WHAT THE TASK ASKS
Say how many lines in the data below contain the word "picjumbo", and give no other text.

(Dataset entries)
————
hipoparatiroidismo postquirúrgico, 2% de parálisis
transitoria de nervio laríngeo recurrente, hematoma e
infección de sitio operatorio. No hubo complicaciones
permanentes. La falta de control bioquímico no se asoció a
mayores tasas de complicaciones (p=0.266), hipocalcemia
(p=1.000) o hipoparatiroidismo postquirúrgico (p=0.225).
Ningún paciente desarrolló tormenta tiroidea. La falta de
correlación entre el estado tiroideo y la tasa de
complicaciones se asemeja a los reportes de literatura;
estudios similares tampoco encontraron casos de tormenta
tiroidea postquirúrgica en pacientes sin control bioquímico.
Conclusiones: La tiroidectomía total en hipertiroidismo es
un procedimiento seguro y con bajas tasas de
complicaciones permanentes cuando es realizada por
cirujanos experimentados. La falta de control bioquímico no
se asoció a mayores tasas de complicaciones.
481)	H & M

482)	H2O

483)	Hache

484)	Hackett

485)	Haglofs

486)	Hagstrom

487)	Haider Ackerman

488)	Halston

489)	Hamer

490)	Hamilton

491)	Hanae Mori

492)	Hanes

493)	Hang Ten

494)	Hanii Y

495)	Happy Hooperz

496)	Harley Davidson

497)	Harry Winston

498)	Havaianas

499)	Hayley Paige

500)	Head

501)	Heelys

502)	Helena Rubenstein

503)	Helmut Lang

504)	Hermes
————
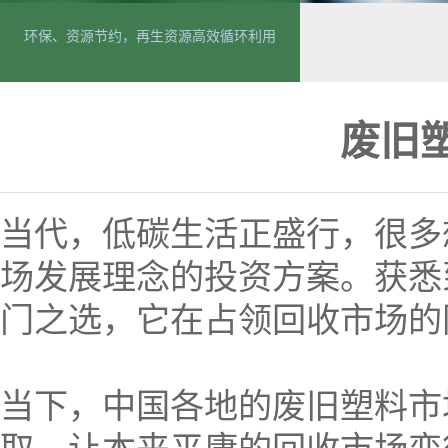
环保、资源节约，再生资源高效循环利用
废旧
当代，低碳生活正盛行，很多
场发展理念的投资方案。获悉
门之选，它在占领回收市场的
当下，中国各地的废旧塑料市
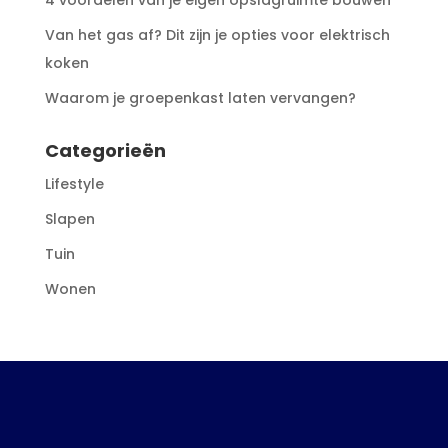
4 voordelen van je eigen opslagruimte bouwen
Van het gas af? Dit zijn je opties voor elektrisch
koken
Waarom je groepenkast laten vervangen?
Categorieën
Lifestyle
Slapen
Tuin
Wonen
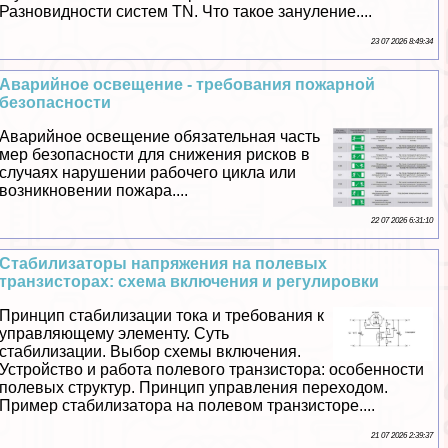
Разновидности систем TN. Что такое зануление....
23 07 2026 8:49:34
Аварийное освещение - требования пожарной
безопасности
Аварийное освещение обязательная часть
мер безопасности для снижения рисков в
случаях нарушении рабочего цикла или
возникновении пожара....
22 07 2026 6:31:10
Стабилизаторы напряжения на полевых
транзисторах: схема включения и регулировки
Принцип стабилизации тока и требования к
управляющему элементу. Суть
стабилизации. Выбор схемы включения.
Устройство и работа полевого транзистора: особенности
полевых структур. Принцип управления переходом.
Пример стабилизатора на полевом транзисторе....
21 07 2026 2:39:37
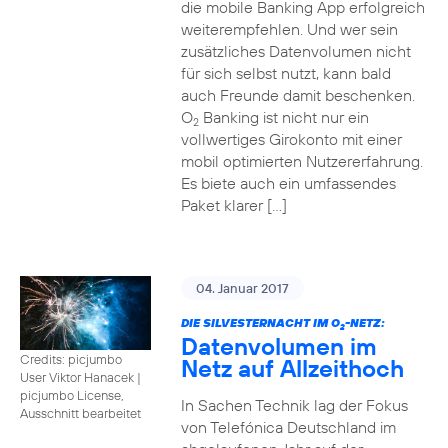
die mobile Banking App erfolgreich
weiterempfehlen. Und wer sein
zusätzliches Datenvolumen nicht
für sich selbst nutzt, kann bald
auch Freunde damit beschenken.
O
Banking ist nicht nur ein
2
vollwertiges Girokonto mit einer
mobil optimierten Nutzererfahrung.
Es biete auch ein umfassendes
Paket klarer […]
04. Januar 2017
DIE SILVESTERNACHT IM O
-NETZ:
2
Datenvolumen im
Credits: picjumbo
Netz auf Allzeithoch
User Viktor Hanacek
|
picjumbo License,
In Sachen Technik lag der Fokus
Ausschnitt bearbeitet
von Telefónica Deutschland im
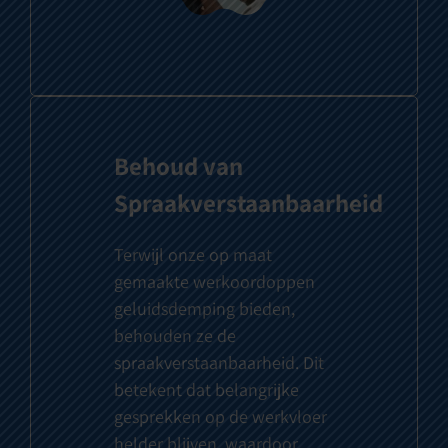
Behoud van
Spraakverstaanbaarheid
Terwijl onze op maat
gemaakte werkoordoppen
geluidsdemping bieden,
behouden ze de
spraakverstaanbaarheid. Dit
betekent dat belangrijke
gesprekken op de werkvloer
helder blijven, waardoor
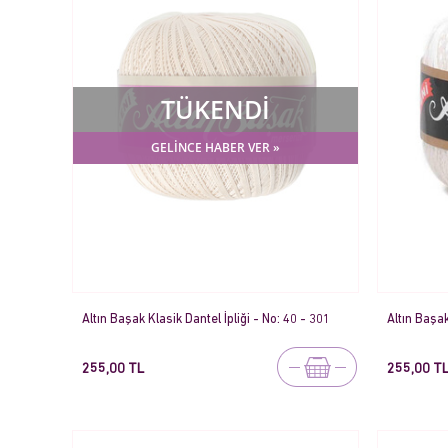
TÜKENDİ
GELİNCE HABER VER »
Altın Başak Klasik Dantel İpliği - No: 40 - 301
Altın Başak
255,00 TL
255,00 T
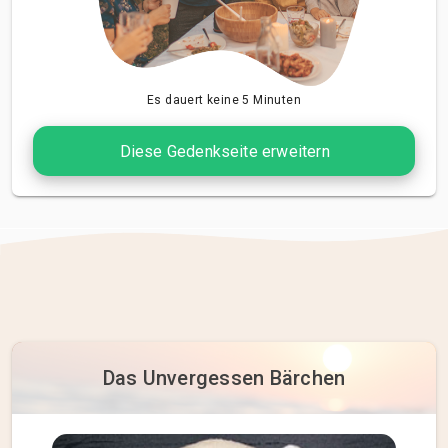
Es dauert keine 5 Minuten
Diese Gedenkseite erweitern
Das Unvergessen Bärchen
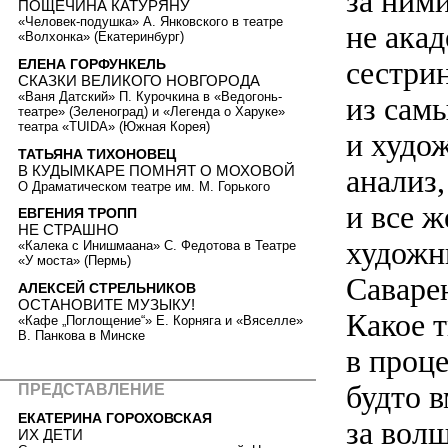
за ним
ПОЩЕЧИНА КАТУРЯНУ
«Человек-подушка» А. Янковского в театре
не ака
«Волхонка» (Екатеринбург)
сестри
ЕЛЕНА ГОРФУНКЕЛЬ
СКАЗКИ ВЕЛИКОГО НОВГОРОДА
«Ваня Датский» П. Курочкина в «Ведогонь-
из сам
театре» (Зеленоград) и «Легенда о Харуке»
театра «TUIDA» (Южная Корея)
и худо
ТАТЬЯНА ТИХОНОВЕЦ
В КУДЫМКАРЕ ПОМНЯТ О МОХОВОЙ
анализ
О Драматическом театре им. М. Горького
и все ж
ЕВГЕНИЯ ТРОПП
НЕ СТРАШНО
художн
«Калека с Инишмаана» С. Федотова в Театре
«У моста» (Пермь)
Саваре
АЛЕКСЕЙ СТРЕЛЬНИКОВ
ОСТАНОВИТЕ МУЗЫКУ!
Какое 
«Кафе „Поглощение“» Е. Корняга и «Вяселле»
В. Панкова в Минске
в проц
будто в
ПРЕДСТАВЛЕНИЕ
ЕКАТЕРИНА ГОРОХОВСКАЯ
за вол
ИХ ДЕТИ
————
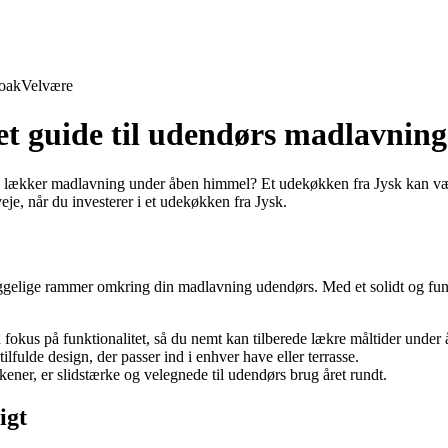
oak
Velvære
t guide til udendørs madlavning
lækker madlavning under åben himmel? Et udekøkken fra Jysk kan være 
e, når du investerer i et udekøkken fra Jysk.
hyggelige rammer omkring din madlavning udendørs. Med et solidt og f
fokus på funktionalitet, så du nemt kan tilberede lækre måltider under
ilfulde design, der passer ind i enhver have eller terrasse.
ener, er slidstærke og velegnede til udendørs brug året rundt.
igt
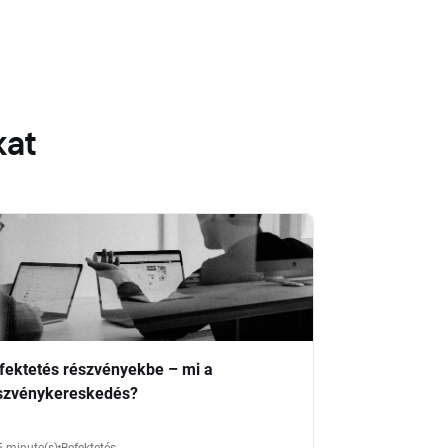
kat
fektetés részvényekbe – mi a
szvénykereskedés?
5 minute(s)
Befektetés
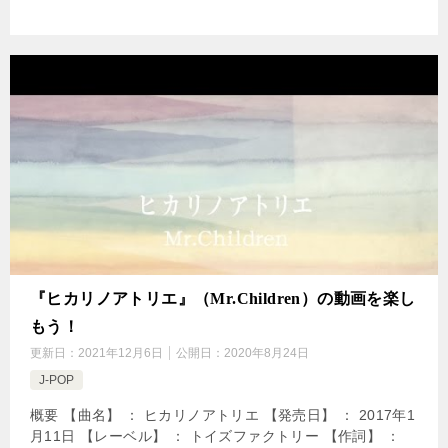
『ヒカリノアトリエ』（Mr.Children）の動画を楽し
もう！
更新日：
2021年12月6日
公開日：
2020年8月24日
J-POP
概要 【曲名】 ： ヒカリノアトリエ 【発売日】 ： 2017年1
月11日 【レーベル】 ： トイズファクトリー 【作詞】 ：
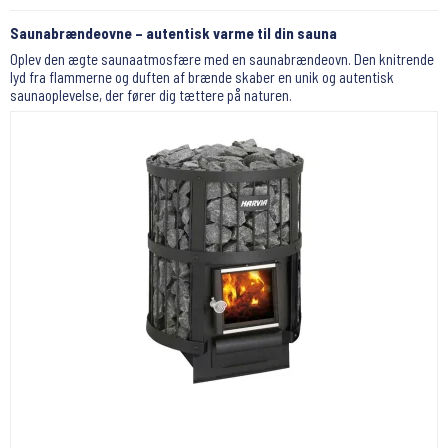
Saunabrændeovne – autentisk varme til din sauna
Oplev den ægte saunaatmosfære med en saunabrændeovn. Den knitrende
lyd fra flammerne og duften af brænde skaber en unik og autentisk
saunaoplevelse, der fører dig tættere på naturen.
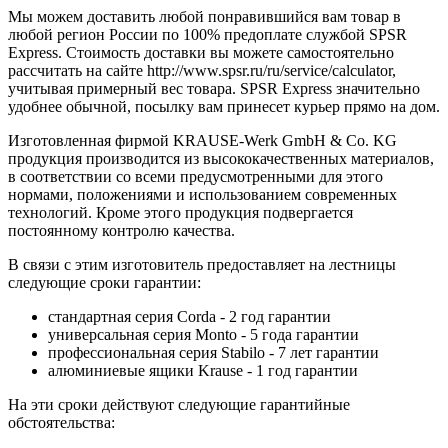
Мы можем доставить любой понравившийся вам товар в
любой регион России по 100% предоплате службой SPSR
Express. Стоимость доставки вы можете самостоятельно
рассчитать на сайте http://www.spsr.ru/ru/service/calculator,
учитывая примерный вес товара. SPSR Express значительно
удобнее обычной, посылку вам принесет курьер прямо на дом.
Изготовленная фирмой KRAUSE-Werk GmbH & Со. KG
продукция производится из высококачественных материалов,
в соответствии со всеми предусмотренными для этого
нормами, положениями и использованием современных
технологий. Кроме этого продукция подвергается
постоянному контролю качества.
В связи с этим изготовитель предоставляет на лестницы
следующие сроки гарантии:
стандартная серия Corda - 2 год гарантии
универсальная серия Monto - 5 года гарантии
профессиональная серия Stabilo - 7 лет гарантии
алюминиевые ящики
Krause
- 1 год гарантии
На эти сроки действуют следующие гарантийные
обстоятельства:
————
SOLUTION TO THE PROBLEM
2